Sempre digo que as oportunidades aparecem de formas muito sutis, camufladas entre os eventos do dia-a-dia. Tive a oportunidade de auxiliar meu próprio sogro que, em 2020, descobriu um câncer no estômago. Até então nossa comunicação dava-se exclusivamente por chamadas de vídeo, visto que ele morava em Planalto, uma cidade no interior da Bahia e eu e meu esposo moramos em Manaus. A descoberta do câncer nos aproximou ainda mais pois, de todas as pessoas com quem ele tinha contato, eu era a única que, de fato, compreendia exatamente pelo que ele estava passando.

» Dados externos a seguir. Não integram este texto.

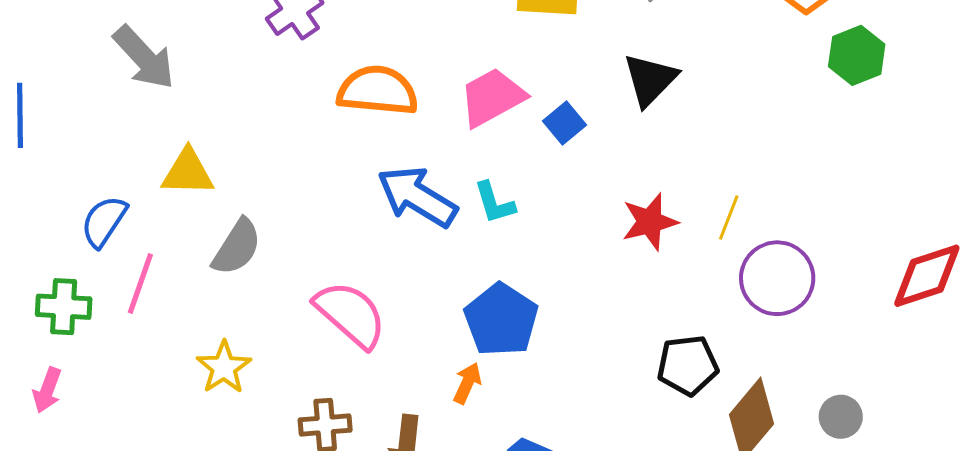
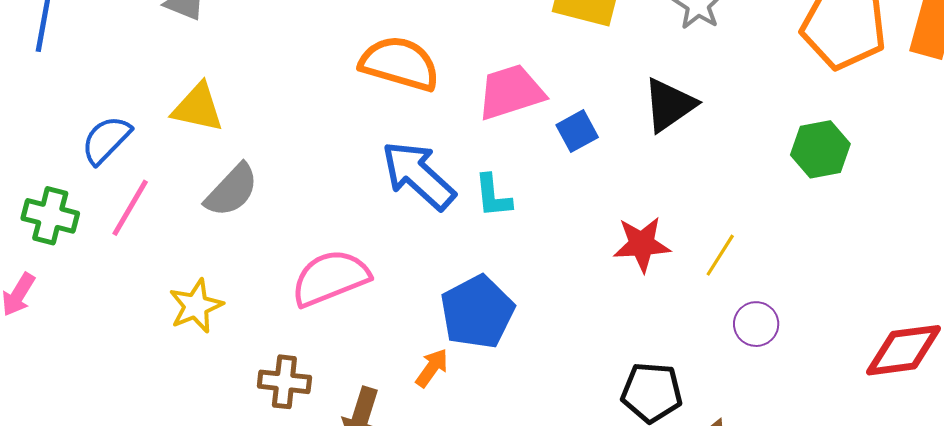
green hexagon: (857, 55) -> (820, 149), moved
purple circle: (777, 278) -> (756, 324), size x0.6
pink semicircle: (350, 314) -> (330, 278), turned -74

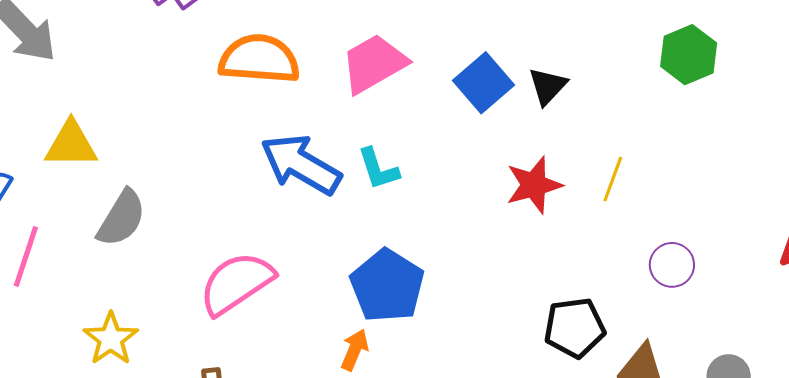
black triangle: (669, 105) -> (548, 86), moved, size x0.7
blue square: (577, 131) -> (484, 83), moved, size x1.4
purple circle: (756, 324) -> (672, 265), moved

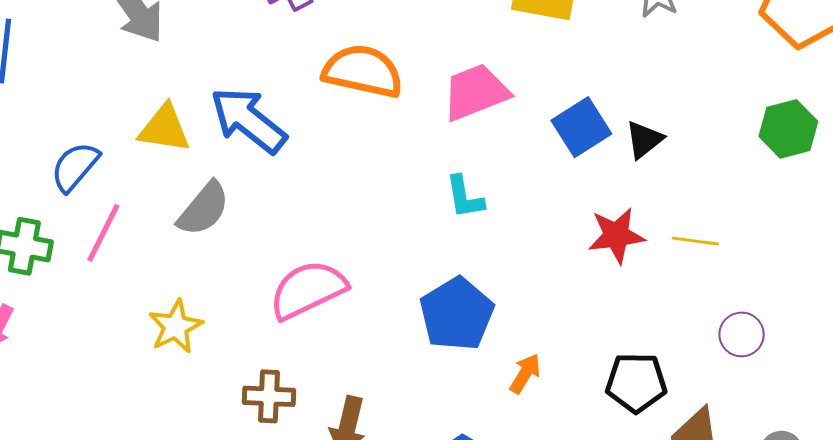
blue arrow: (301, 164) -> (248, 120), moved
yellow line: (613, 179) -> (695, 241), turned 69
orange arrow: (355, 350) -> (525, 374), moved

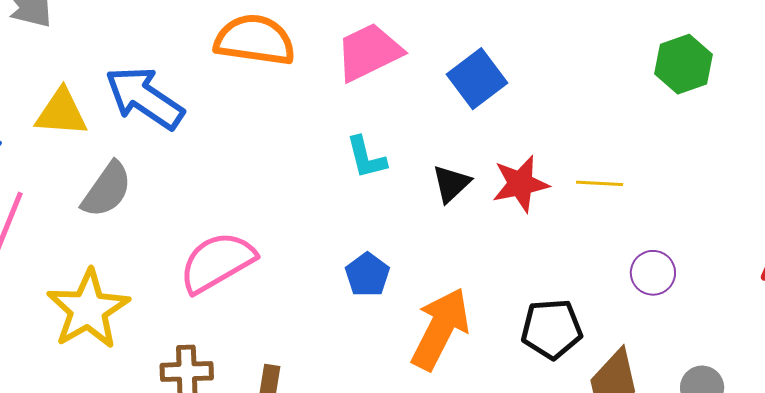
black triangle: (644, 140) -> (451, 184), moved
blue pentagon: (457, 314) -> (367, 275), size x0.6
yellow star: (176, 327) -> (88, 309), size x1.5
orange arrow: (525, 374) -> (440, 329), size x2.0

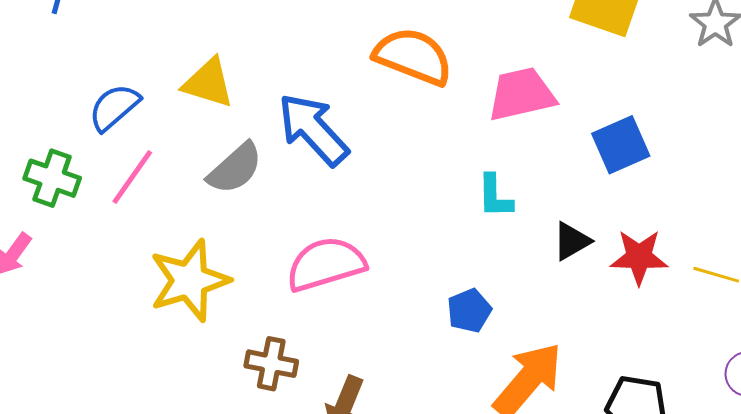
blue arrow: (144, 98) -> (313, 129), moved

Resolvemos visitá-lo em Novembro de 2020 nos deparamos com meu sogro muito fragilizado, deitado no sofá, com uma aparência triste e olhar cabisbaixo, como se tivesse aceitado o seu destino. Tudo isso porque ele ouviu do seu Oncologista que "não havia mais nada a ser feito e era só esperar a hora chegar". Se o próprio médico disse isso, por que ele iria lutar para viver? Não lhe foi dado acompanhamento nutricional e também não lhe foram dadas recomendações para que, ainda que de forma paliativa, ele pudesse ter conforto e bem estar durante o tempo que lhe restava.


Eu disse a ele que o câncer não era um sinônimo de morte. Eu mesma estava tratando um câncer há 3 anos e estava ali, vivinha da silva, ao lado dele, conversando. Nós o estimulamos a levantar do sofá e andar pela casa, brincar com a netinha e alimentar-se. Durante os dias em que ficamos em Planalto, ele foi conosco à casa de parentes e até Vitória da Conquista uma cidade vizinha.

Por vezes eu, também com dor, sentei junto a ele no sofá e ficamos ali, compartilhando aquele momento em que não era necessário falar nada, pois a compreensão e a empatia nos bastavam.


Também conversei com os parentes para que, na medida do possível, não o tratassem como um doente, porque, apesar de ele ter um câncer, ele não era um câncer. O câncer nos dá sim muitas limitações, mas não define quem somos, e, a nossa tarefa enquanto parentes de alguém que está enfrentando uma batalha tão difícil, é darmos suporte e apoio emocional, e podemos fazer isso de inúmeras formas:

  • Dizendo "eu te compreendo", "eu respeito seu momento", "estou do seu lado";

  • Buscando comidas que que a pessoa goste e chamando-a para cozinhar com você ou surpreendê-la com um jantar especial;

  • Convidando os amigos para que façam-lhe uma visita e deem boas risadas juntos;

  • Comprando um quebra-cabeças ou um jogo que possa mantê-lo entretido nos momentos de tédio;

  • Convidando para participar de um grupo de apoio onde ele possa conviver com mais pessoas que têm a mesma doença, compartilhar seus desafios, desabafar e, até mesmo, dar boas risada.

Se você não souber como agir, não tem problema! A pessoa não foi preparada para sentir dores e você também não foi preparado para cuidar de alguém com limitações. Quando não souber o que fazer, pergunte!


Apenas lembre que a pessoa que está enfrentando um quadro depressivo não está assim porque ela deseja ou porque ela quer. A dor nos entristece e suga as nossas energias, e não é algo que nós planejamos. É muito difícil levantar todos os dias de manhã quando passamos a noite inteira virando na cama de um lado para outro tentando encontrar a melhor posição ou vomitando tudo que comemos, e, justamente por você não saber como proceder e por não ter recebido treinamento para isso, é natural que você sinta-se confuso e irritado. Procure por amparo Psicológico você também, porque, quem muito cuida, também precisa ser cuidado.


Em memória de Eleone Matos Baia, grande homem que concedeu-me honra de ser reconhecida como nora.